The other former crooks looked at one another joyfully. Once more, they were taking part in a miracle. Ah Tong had received the gift of speaking in a language he had never learned and found that praying came easily. Joy filled his eyes, and as he lay on his bunk bed, he grew more and more at peace. We all joined him and sat with him until he slept soundly.

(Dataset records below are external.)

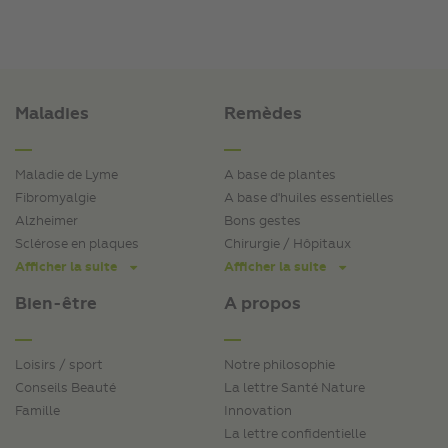
Maladies
Remèdes
Maladie de Lyme
A base de plantes
Fibromyalgie
A base d'huiles essentielles
Alzheimer
Bons gestes
Sclérose en plaques
Chirurgie / Hôpitaux
Afficher la suite
Afficher la suite
Bien-être
A propos
Loisirs / sport
Notre philosophie
Conseils Beauté
La lettre Santé Nature
Famille
Innovation
La lettre confidentielle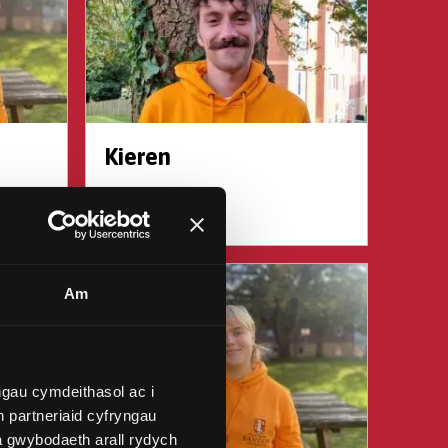
Kieren
Am
gau cymdeithasol ac i
 partneriaid cyfryngau
a gwybodaeth arall rydych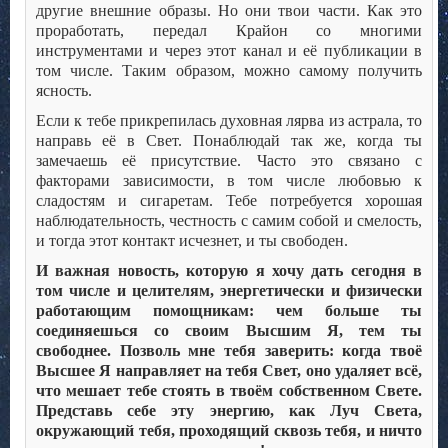
другие внешние образы. Но они твои части. Как это
проработать, передал Крайон со многими
инструментами и через этот канал и её публикации в
том числе. Таким образом, можно самому получить
ясность.
Если к тебе прикрепилась духовная лярва из астрала, то
направь её в Свет. Понаблюдай так же, когда ты
замечаешь её присутствие. Часто это связано с
факторами зависимости, в том числе любовью к
сладостям и сигаретам. Тебе потребуется хорошая
наблюдательность, честность с самим собой и смелость,
и тогда этот контакт исчезнет, и ты свободен.
И важная новость, которую я хочу дать сегодня в
том числе и целителям, энергетически и физически
работающим помощникам: чем больше ты
соединяешься со своим Высшим Я, тем ты
свободнее. Позволь мне тебя заверить: когда твоё
Высшее Я направляет на тебя Свет, оно удаляет всё,
что мешает тебе стоять в твоём собственном Свете.
Представь себе эту энергию, как Луч Света,
окружающий тебя, проходящий сквозь тебя, и ничто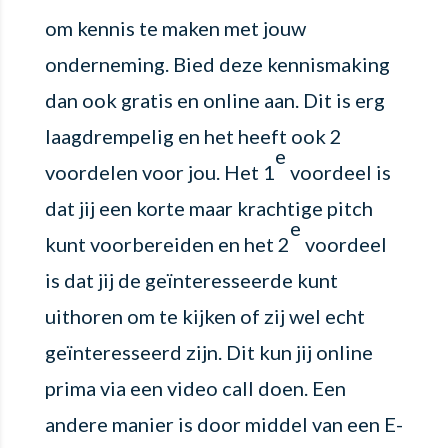
om kennis te maken met jouw
onderneming. Bied deze kennismaking
dan ook gratis en online aan. Dit is erg
laagdrempelig en het heeft ook 2
e
voordelen voor jou. Het 1
voordeel is
dat jij een korte maar krachtige pitch
e
kunt voorbereiden en het 2
voordeel
is dat jij de geïnteresseerde kunt
uithoren om te kijken of zij wel echt
geïnteresseerd zijn. Dit kun jij online
prima via een video call doen. Een
andere manier is door middel van een E-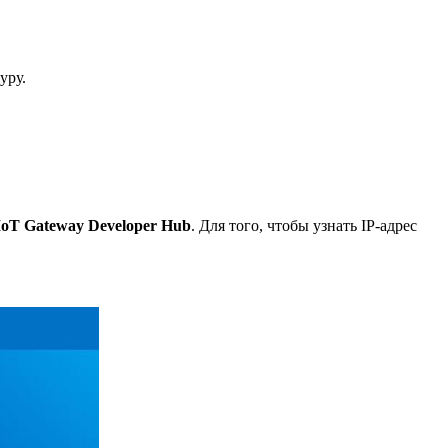
уру.
IoT Gateway Developer Hub
. Для того, чтобы узнать IP-адрес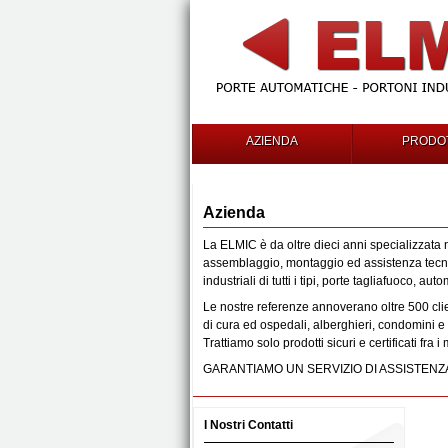
AZIENDA
PRODOT
Azienda
La ELMIC è da oltre dieci anni specializzata 
assemblaggio, montaggio ed assistenza tecnic
industriali di tutti i tipi, porte tagliafuoco, au
Le nostre referenze annoverano oltre 500 clie
di cura ed ospedali, alberghieri, condomini e
Trattiamo solo prodotti sicuri e certificati fra i
GARANTIAMO UN SERVIZIO DI ASSISTENZA
I Nostri Contatti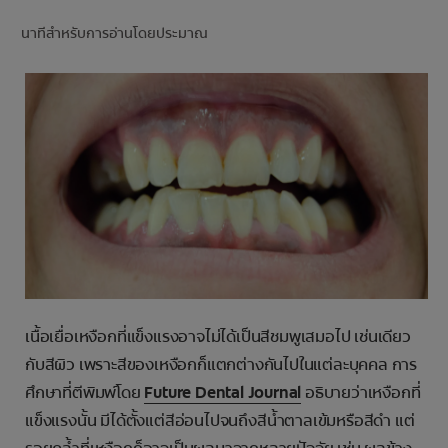
การจับคู่ผลิตภัณฑ์
นาทีสำหรับการอ่านโดยประมาณ
TH (TH)
ลงทะเบียน
เนื้อเยื่อเหงือกที่แข็งแรงอาจไม่ได้เป็นสีชมพูเสมอไป เช่นเดียว
กับสีผิว เพราะสีของเหงือกก็แตกต่างกันไปในแต่ละบุคคล การ
ศึกษาที่ตีพิมพ์โดย
Future Dental Journal
อธิบายว่าเหงือกที่
แข็งแรงนั้น มีได้ตั้งแต่สีอ่อนไปจนถึงสีน้ำตาลเข้มหรือสีดำ แต่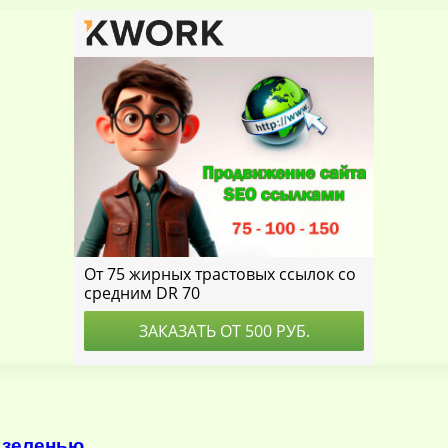
 зеленью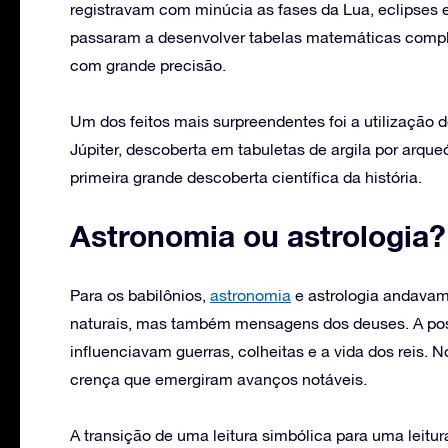
registravam com minúcia as fases da Lua, eclipses 
passaram a desenvolver tabelas matemáticas compl
com grande precisão.
Um dos feitos mais surpreendentes foi a utilização 
Júpiter, descoberta em tabuletas de argila por arque
primeira grande descoberta científica da história.
Astronomia ou astrologia?
Para os babilônios,
astronomia
e astrologia andavam 
naturais, mas também mensagens dos deuses. A posi
influenciavam guerras, colheitas e a vida dos reis. 
crença que emergiram avanços notáveis.
A transição de uma leitura simbólica para uma leitu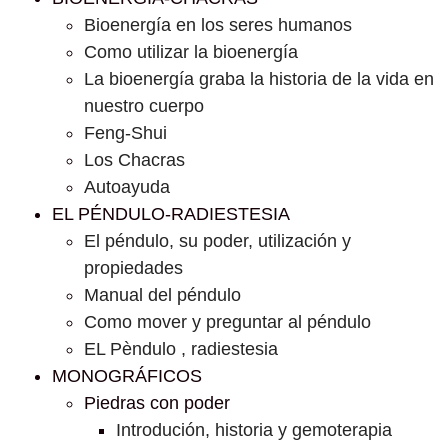
Bioenergía en los seres humanos
Como utilizar la bioenergía
La bioenergía graba la historia de la vida en
nuestro cuerpo
Feng-Shui
Los Chacras
Autoayuda
EL PÉNDULO-RADIESTESIA
El péndulo, su poder, utilización y
propiedades
Manual del péndulo
Como mover y preguntar al péndulo
EL Pèndulo , radiestesia
MONOGRÁFICOS
Piedras con poder
Introdución, historia y gemoterapia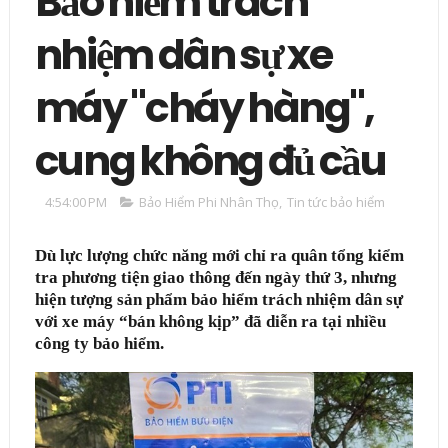
Bảo hiểm trách
nhiệm dân sự xe
máy "cháy hàng",
cung không đủ cầu
4:54:00 PM
Bảo Hiểm Phi Nhân Thọ
,
Tin tức bảo hiểm
Dù lực lượng chức năng mới chỉ ra quân tổng kiểm
tra phương tiện giao thông đến ngày thứ 3, nhưng
hiện tượng sản phẩm bảo hiểm trách nhiệm dân sự
với xe máy “bán không kịp” đã diễn ra tại nhiều
công ty bảo hiểm.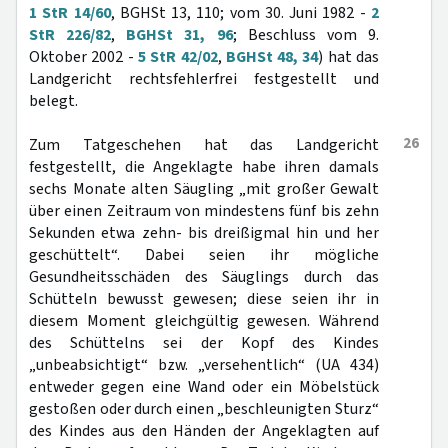
1 StR 14/60
, BGHSt 13, 110; vom 30. Juni 1982 -
2
StR 226/82
,
BGHSt 31, 96
; Beschluss vom 9.
Oktober 2002 -
5 StR 42/02
,
BGHSt 48, 34
) hat das
Landgericht rechtsfehlerfrei festgestellt und
belegt.
26
Zum Tatgeschehen hat das Landgericht
festgestellt, die Angeklagte habe ihren damals
sechs Monate alten Säugling „mit großer Gewalt
über einen Zeitraum von mindestens fünf bis zehn
Sekunden etwa zehn- bis dreißigmal hin und her
geschüttelt“. Dabei seien ihr mögliche
Gesundheitsschäden des Säuglings durch das
Schütteln bewusst gewesen; diese seien ihr in
diesem Moment gleichgültig gewesen. Während
des Schüttelns sei der Kopf des Kindes
„unbeabsichtigt“ bzw. „versehentlich“ (UA 434)
entweder gegen eine Wand oder ein Möbelstück
gestoßen oder durch einen „beschleunigten Sturz“
des Kindes aus den Händen der Angeklagten auf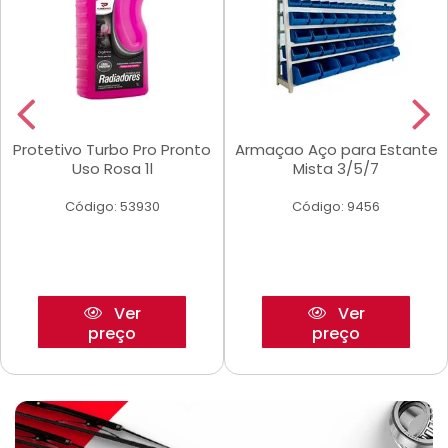
Protetivo Turbo Pro Pronto
Armaçao Aço para Estante
Uso Rosa 1l
Mista 3/5/7
Código: 53930
Código: 9456
Ver
Ver
preço
preço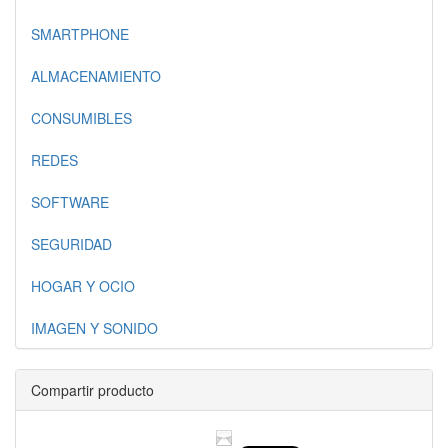
SMARTPHONE
ALMACENAMIENTO
CONSUMIBLES
REDES
SOFTWARE
SEGURIDAD
HOGAR Y OCIO
IMAGEN Y SONIDO
Compartir producto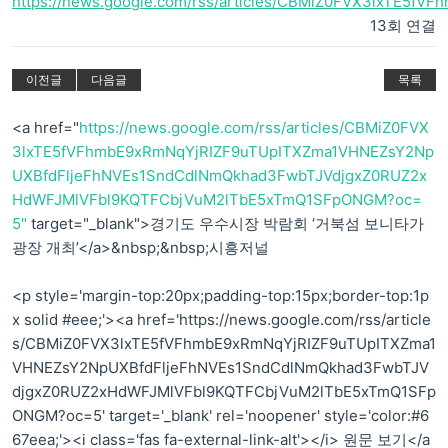
https://news.google.com/rss/articles/CBMiZ0FVX3lxTE5fV
13회 연결
이전글
다음글
목록
<a href="
https://news.google.com/rss/articles/CBMiZ0FVX
3lxTE5fVFhmbE9xRmNqYjRIZF9uTUpITXZma1VHNEZsY2Np
UXBfdFljeFhNVEs1SndCdlNmQkhad3FwbTJVdjgxZ0RUZ2x
HdWFJMlVFbl9KQTFCbjVuM2lTbE5xTmQ1SFpONGM?oc=
5"
target="_blank">경기도 우수시장 박람회 ‘거북섬 보니타가
광장 개최’</a>&nbsp;&nbsp;시흥저널
<p style='margin-top:20px;padding-top:15px;border-top:1p
x solid #eee;'><a href='https://news.google.com/rss/article
s/CBMiZ0FVX3lxTE5fVFhmbE9xRmNqYjRIZF9uTUpITXZma1
VHNEZsY2NpUXBfdFljeFhNVEs1SndCdlNmQkhad3FwbTJV
djgxZ0RUZ2xHdWFJMlVFbl9KQTFCbjVuM2lTbE5xTmQ1SFp
ONGM?oc=5' target='_blank' rel='noopener' style='color:#6
67eea;'><i class='fas fa-external-link-alt'></i> 원문 보기</a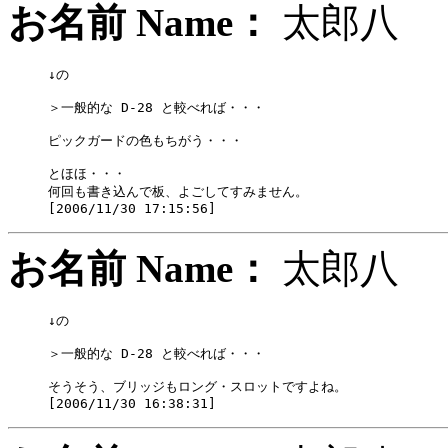
お名前 Name：
太郎
↓の

＞一般的な D-28 と較べれば・・・

ピックガードの色もちがう・・・

とほほ・・・

何回も書き込んで板、よごしてすみません。

お名前 Name：
太郎
↓の

＞一般的な D-28 と較べれば・・・

そうそう、ブリッジもロング・スロットですよね。
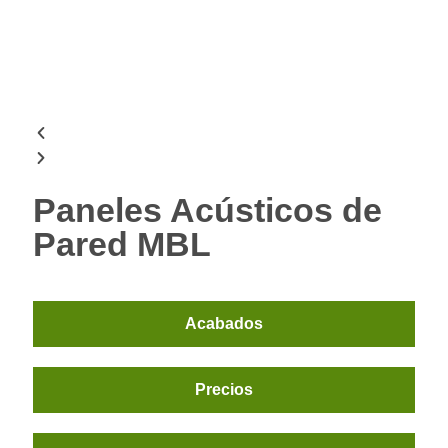
Paneles Acústicos de
Pared MBL
Acabados
Precios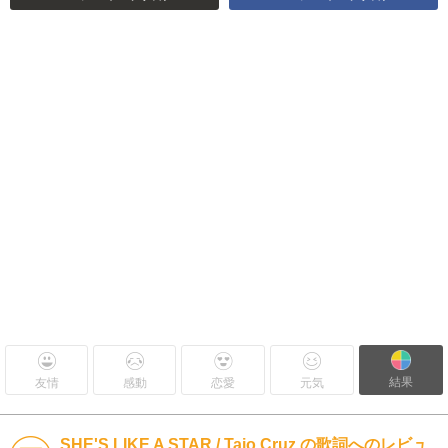
結果
友情
感動
恋愛
元気
SHE'S LIKE A STAR / Taio Cruz の歌詞へのレビュ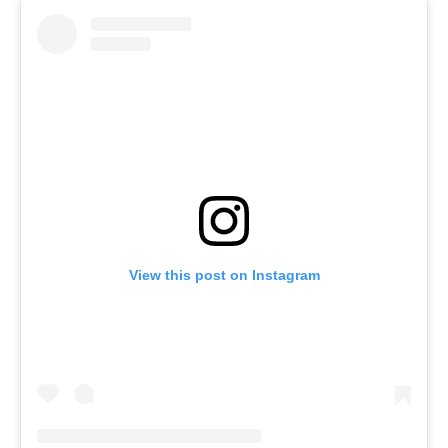
View this post on Instagram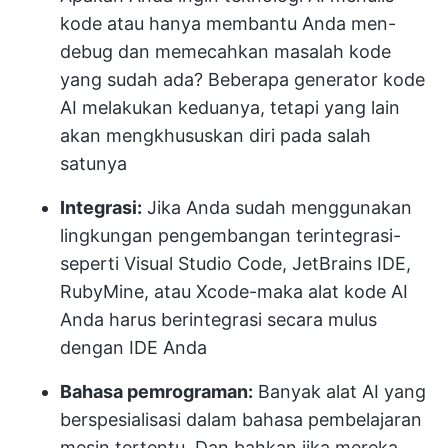
kode atau hanya membantu Anda men-
debug dan memecahkan masalah kode
yang sudah ada? Beberapa generator kode
AI melakukan keduanya, tetapi yang lain
akan mengkhususkan diri pada salah
satunya
Integrasi:
Jika Anda sudah menggunakan
lingkungan pengembangan terintegrasi-
seperti Visual Studio Code, JetBrains IDE,
RubyMine, atau Xcode-maka alat kode AI
Anda harus berintegrasi secara mulus
dengan IDE Anda
Bahasa pemrograman:
Banyak alat AI yang
berspesialisasi dalam bahasa pembelajaran
mesin tertentu. Dan bahkan jika mereka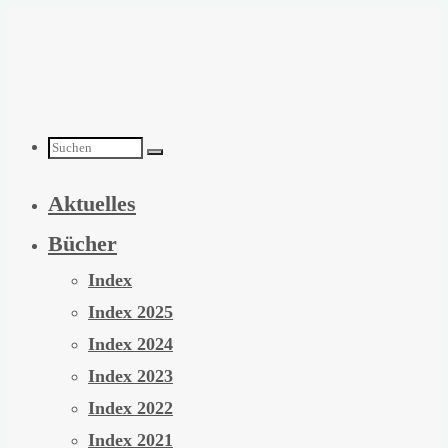
Zum
Inhalt
springen
Suchen
Aktuelles
nach:
Bücher
Index
Index 2025
Index 2024
Index 2023
Index 2022
Index 2021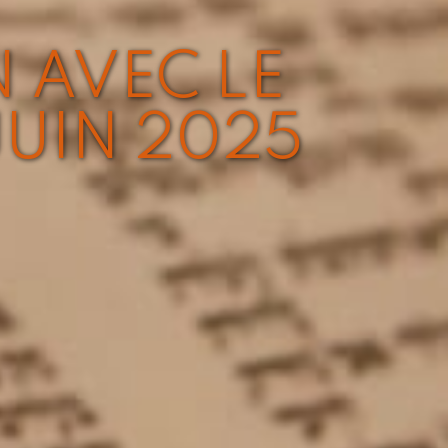
N AVEC LE
JUIN 2025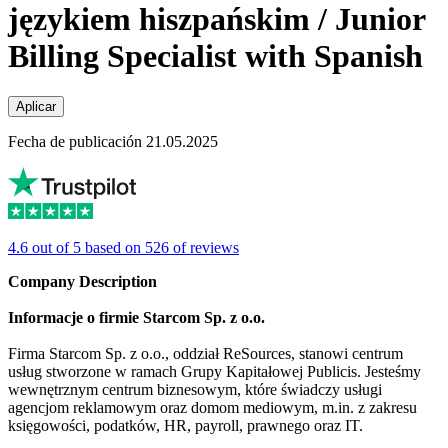
językiem hiszpańskim / Junior
Billing Specialist with Spanish
Aplicar
Fecha de publicación 21.05.2025
4.6 out of 5 based on 526 of reviews
Company Description
Informacje o firmie Starcom Sp. z o.o.
Firma Starcom Sp. z o.o., oddział ReSources, stanowi centrum
usług stworzone w ramach Grupy Kapitałowej Publicis. Jesteśmy
wewnętrznym centrum biznesowym, które świadczy usługi
agencjom reklamowym oraz domom mediowym, m.in. z zakresu
księgowości, podatków, HR, payroll, prawnego oraz IT.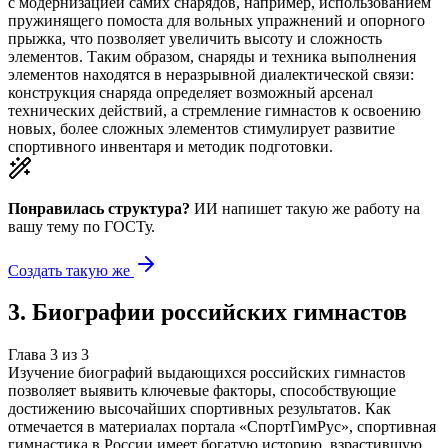
с модернизацией самих снарядов, например, использованием
пружинящего помоста для вольных упражнений и опорного
прыжка, что позволяет увеличить высоту и сложность
элементов. Таким образом, снаряды и техника выполнения
элементов находятся в неразрывной диалектической связи:
конструкция снаряда определяет возможный арсенал
технических действий, а стремление гимнастов к освоению
новых, более сложных элементов стимулирует развитие
спортивного инвентаря и методик подготовки.
Понравилась структура?
ИИ напишет такую же работу на
вашу тему
по ГОСТу.
Создать такую же
3
.
Биографии российских гимнастов
Глава
3
из
3
Изучение биографий выдающихся российских гимнастов
позволяет выявить ключевые факторы, способствующие
достижению высочайших спортивных результатов. Как
отмечается в материалах портала «СпортГимРус», спортивная
гимнастика в России имеет богатую историю, взрастившую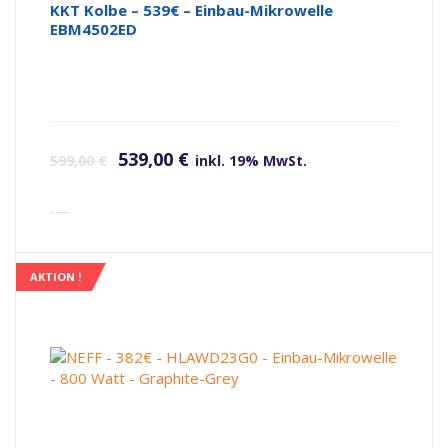
KKT Kolbe – 539€ – Einbau-Mikrowelle
EBM4502ED
Ursprünglicher Preis war: 599,00 €
Aktueller Preis ist: 539,00 €.
539,00
€
599,00
€
inkl. 19% MwSt.
inkl. Versandkosten
AKTION !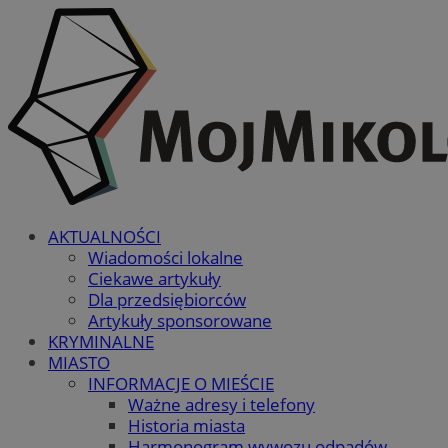
AKTUALNOŚCI
Wiadomości lokalne
Ciekawe artykuły
Dla przedsiębiorców
Artykuły sponsorowane
KRYMINALNE
MIASTO
INFORMACJE O MIEŚCIE
Ważne adresy i telefony
Historia miasta
Harmonogram wywozu odpadów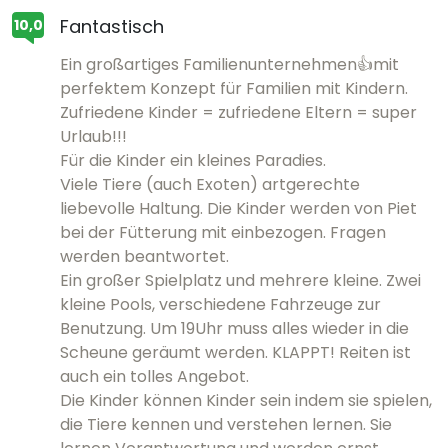
Fantastisch
10,0
Ein großartiges Familienunternehmen👍mit
perfektem Konzept für Familien mit Kindern.
Zufriedene Kinder = zufriedene Eltern = super
Urlaub!!!
Für die Kinder ein kleines Paradies.
Viele Tiere (auch Exoten) artgerechte
liebevolle Haltung. Die Kinder werden von Piet
bei der Fütterung mit einbezogen. Fragen
werden beantwortet.
Ein großer Spielplatz und mehrere kleine. Zwei
kleine Pools, verschiedene Fahrzeuge zur
Benutzung. Um 19Uhr muss alles wieder in die
Scheune geräumt werden. KLAPPT! Reiten ist
auch ein tolles Angebot.
Die Kinder können Kinder sein indem sie spielen,
die Tiere kennen und verstehen lernen. Sie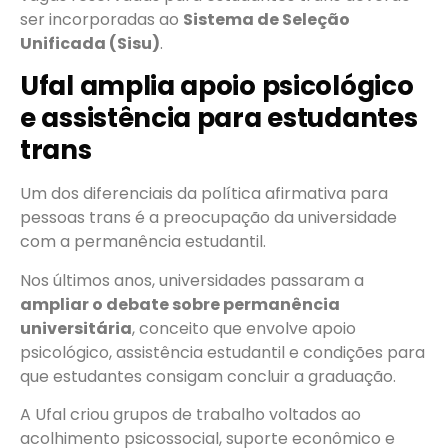
ser incorporadas ao
Sistema de Seleção
Unificada (Sisu)
.
Ufal amplia apoio psicológico
e assistência para estudantes
trans
Um dos diferenciais da política afirmativa para
pessoas trans é a preocupação da universidade
com a permanência estudantil.
Nos últimos anos, universidades passaram a
ampliar o debate sobre permanência
universitária
, conceito que envolve apoio
psicológico, assistência estudantil e condições para
que estudantes consigam concluir a graduação.
A Ufal criou grupos de trabalho voltados ao
acolhimento psicossocial, suporte econômico e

Ah Tong stayed on in the house. There was no need for him to go “cold turkey,” an experience that so tortures the human body that it can result in an addict’s death. (The term is derived from the fact that when an addict is withdrawing from drugs without medication, as well as severe and painful symptoms,
there are also fits of cold shivers that cause “turkey” skin.) We gave him no medication, not even aspirin. We did not even give him cigarettes to help him in his withdrawal from heroin. Every time he began to feel a slight pang, he went back to praying and using his new language. His withdrawal period was pain-free. No vomiting, no cramps, no diarrhea, no shivers. With this miracle, Ah Tong began a new life.